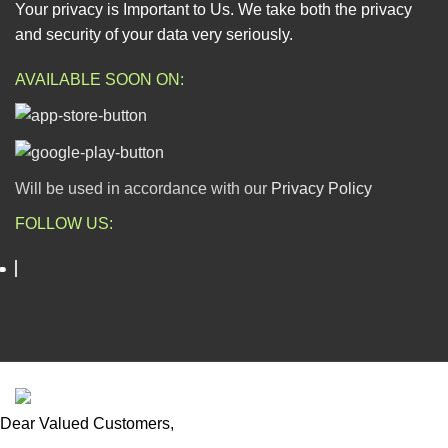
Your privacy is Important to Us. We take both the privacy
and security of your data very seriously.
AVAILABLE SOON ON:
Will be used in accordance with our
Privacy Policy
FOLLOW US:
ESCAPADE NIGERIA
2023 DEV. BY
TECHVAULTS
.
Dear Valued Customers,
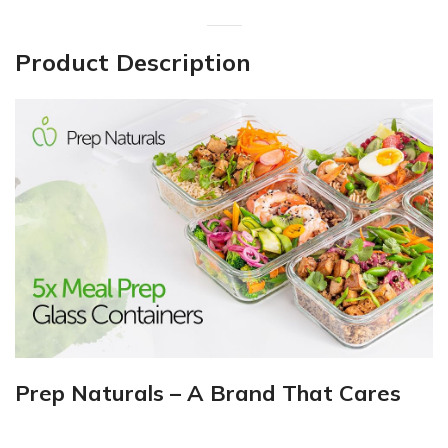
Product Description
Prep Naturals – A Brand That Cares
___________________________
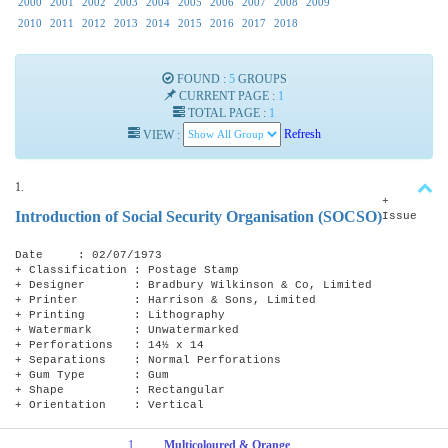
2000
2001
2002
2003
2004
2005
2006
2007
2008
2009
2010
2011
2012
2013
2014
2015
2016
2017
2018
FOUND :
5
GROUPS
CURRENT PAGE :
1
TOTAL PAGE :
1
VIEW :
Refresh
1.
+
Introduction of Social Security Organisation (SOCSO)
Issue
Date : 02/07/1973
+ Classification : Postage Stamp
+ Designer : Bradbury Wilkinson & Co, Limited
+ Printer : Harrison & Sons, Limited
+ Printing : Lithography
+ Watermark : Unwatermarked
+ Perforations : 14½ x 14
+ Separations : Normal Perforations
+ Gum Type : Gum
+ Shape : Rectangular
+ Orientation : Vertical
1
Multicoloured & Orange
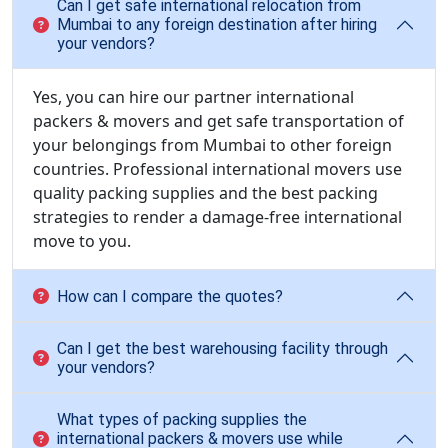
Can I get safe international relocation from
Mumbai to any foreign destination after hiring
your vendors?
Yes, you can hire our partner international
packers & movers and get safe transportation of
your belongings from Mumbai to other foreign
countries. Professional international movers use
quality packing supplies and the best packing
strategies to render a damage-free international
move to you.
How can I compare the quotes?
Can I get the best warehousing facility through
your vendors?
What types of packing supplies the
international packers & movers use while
==
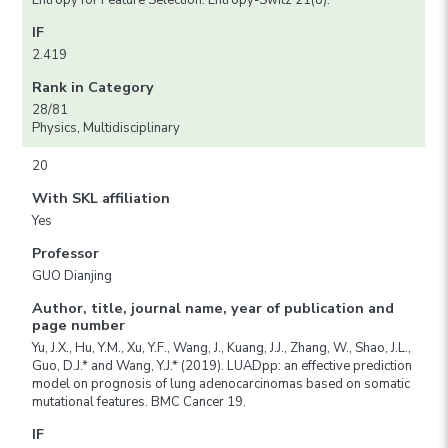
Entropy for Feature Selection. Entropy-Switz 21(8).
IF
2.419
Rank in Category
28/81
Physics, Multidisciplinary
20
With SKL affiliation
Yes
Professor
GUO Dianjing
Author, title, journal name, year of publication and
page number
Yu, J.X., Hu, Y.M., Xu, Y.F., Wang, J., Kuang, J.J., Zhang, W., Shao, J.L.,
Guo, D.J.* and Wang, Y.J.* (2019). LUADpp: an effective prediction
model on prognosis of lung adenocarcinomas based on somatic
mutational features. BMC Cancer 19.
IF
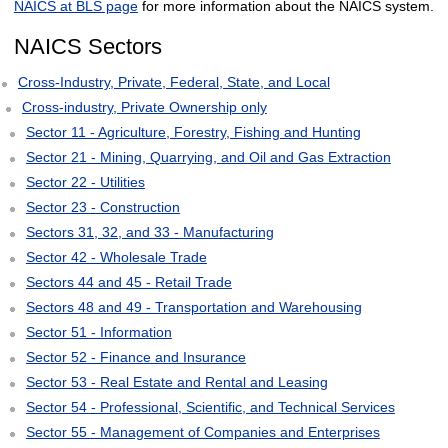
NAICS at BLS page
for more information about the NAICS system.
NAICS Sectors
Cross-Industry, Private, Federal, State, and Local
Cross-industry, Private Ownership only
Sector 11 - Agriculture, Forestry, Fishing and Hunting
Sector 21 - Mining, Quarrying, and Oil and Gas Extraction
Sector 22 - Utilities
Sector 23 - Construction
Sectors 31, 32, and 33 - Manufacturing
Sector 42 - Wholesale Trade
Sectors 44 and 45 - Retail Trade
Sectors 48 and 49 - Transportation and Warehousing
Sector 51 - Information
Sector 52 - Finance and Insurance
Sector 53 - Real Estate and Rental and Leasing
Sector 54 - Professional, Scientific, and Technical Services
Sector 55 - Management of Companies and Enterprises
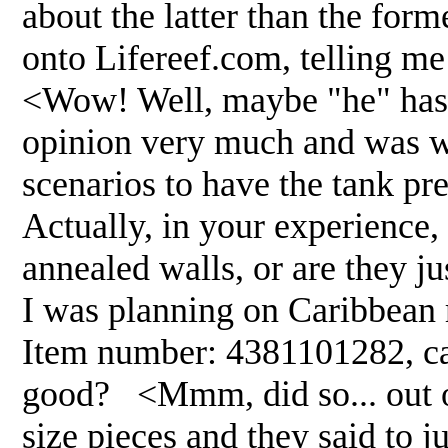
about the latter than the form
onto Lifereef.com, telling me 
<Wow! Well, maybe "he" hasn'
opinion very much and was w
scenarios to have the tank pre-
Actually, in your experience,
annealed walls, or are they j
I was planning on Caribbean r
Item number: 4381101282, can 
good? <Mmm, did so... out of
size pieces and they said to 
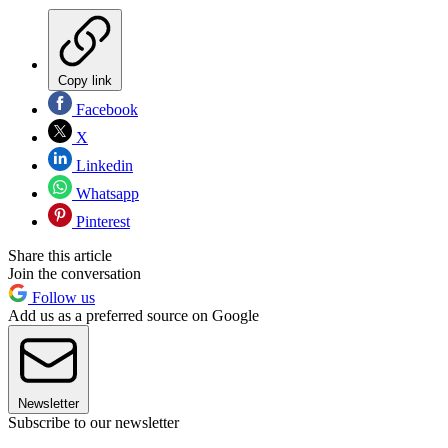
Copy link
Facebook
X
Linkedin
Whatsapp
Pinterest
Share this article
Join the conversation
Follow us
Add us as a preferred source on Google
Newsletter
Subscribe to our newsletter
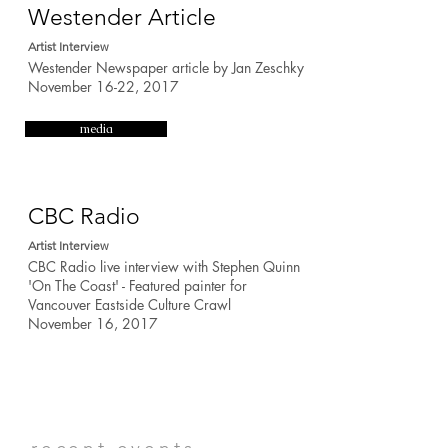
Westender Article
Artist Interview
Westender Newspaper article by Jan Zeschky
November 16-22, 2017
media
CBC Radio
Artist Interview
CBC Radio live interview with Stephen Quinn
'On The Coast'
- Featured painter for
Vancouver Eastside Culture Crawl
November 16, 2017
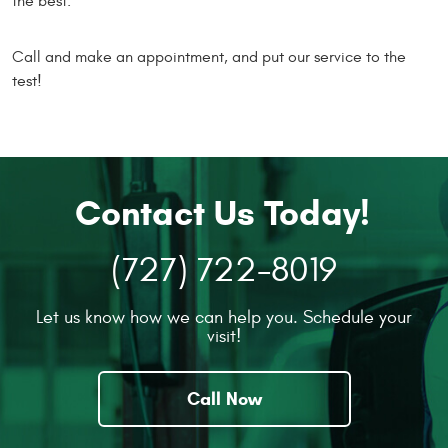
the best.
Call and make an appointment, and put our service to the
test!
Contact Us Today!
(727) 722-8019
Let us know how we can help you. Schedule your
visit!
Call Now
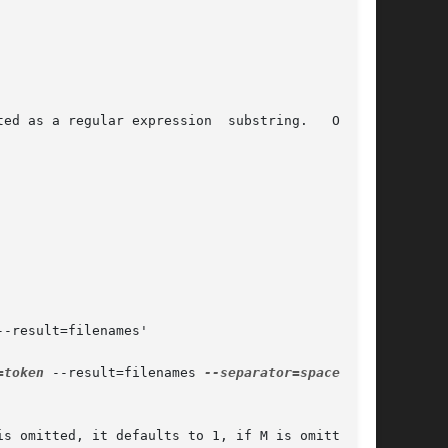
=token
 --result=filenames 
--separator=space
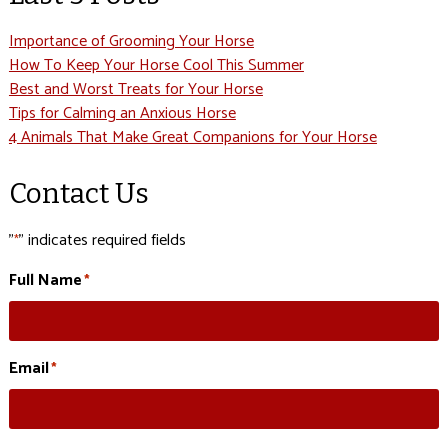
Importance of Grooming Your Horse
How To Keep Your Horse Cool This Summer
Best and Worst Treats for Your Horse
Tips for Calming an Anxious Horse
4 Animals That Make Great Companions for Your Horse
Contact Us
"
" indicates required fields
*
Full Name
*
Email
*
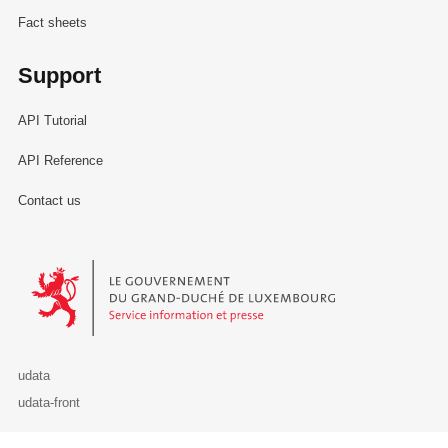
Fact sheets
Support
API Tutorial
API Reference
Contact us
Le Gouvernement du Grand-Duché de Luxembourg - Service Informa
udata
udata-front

TASK REQUIREMENTS
Check every line of the data above for the string "Westender", and copy those that have it.

SOLUTION TO THIS EXERCISE
Westender Article
Westender Newspaper article by Jan Zeschky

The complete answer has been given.